PMC · DOI: 10.3390/biomedicines14030601 · Biomedicines · 2026-03-08

## TL;DR

This review discusses eye-related side effects of modern cancer treatments and offers strategies for their prevention and management.

## Contribution

The paper provides a clinically oriented summary of ocular toxicities from precision oncology therapies and offers practical management recommendations.

## Key findings

- Modern anticancer therapies are associated with a range of ocular toxicities affecting multiple eye structures.
- Ocular adverse events often result from drug-specific biological mechanisms, including immune-mediated and microvascular effects.
- Management strategies for ocular toxicities remain inconsistent due to underreporting and varied clinical manifestations.

## Abstract

Recent advances in cancer treatment, including targeted therapies, immune checkpoint inhibitors, and antibody–drug conjugates, have substantially improved patient outcomes.

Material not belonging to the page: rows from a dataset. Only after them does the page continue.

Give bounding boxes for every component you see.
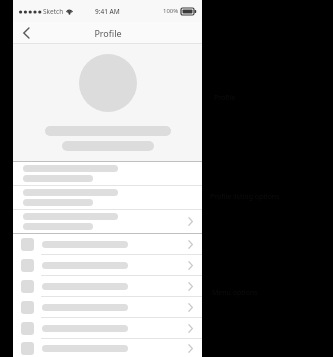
button[interactable]: Menu item xyxy=(13,276,202,296)
staticText: 9:41 AM xyxy=(95,7,120,16)
button[interactable]: Menu item xyxy=(13,318,202,338)
button[interactable]: Menu item xyxy=(13,339,202,357)
button[interactable]: Menu item xyxy=(13,234,202,254)
button[interactable]: Profile list item xyxy=(13,186,202,209)
button[interactable]: Back xyxy=(13,22,39,44)
button[interactable]: Menu item xyxy=(13,297,202,317)
button[interactable]: Profile list item xyxy=(13,162,202,185)
staticText: Sketch xyxy=(43,7,64,16)
staticText: Profile xyxy=(94,27,122,39)
staticText: 100% xyxy=(163,7,179,15)
button[interactable]: Menu item xyxy=(13,255,202,275)
button[interactable]: Profile list item xyxy=(13,210,202,233)
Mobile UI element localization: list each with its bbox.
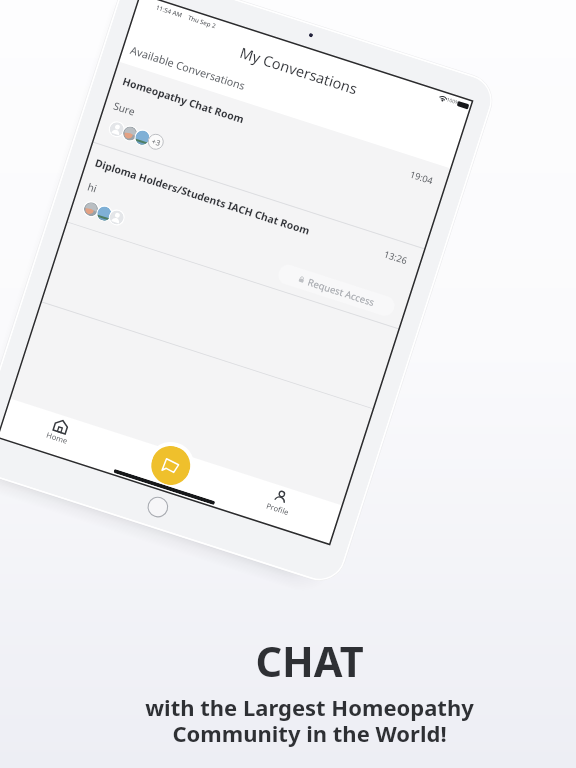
staticText: Request Access <box>306 276 377 309</box>
staticText: Profile <box>265 500 290 517</box>
button[interactable]: Homeopathy Chat Room <box>93 62 451 248</box>
button[interactable]: Profile <box>245 478 313 528</box>
button[interactable]: New conversation <box>146 441 195 490</box>
button[interactable]: Diploma Holders/Students IACH Chat Room <box>67 142 425 328</box>
staticText: Available Conversations <box>128 43 247 94</box>
staticText: 11:54 AM Thu Sep 2 <box>155 3 218 30</box>
staticText: My Conversations <box>238 42 361 99</box>
staticText: hi <box>86 179 99 196</box>
staticText: CHAT <box>255 633 364 690</box>
staticText: +3 <box>150 136 162 148</box>
staticText: Home <box>45 430 69 446</box>
staticText: with the Largest Homeopathy Community in… <box>145 692 474 748</box>
button[interactable]: Home <box>25 407 93 458</box>
button[interactable]: Request Access <box>276 262 397 318</box>
staticText: Diploma Holders/Students IACH Chat Room <box>93 156 312 238</box>
staticText: Sure <box>112 98 137 119</box>
staticText: 13:26 <box>382 248 409 267</box>
staticText: 19:04 <box>408 168 435 187</box>
staticText: Homeopathy Chat Room <box>121 74 246 126</box>
staticText: 100% <box>446 96 460 107</box>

However, these therapies are also associated with a growing range of adverse effects, including ocular toxicities that are increasingly encountered in clinical practice. Eye-related side effects are often subtle and nonspecific and may be underestimated or misattributed to aging or systemic illness. Delayed recognition can negatively affect quality of life, lead to treatment modifications, and, in some cases, result in permanent visual impairment. This narrative review summarizes the main ocular toxicities associated with modern anticancer therapies, discusses their underlying biological mechanisms, and provides practical recommendations for prevention, monitoring, and clinical management to support both visual preservation and optimal cancer care.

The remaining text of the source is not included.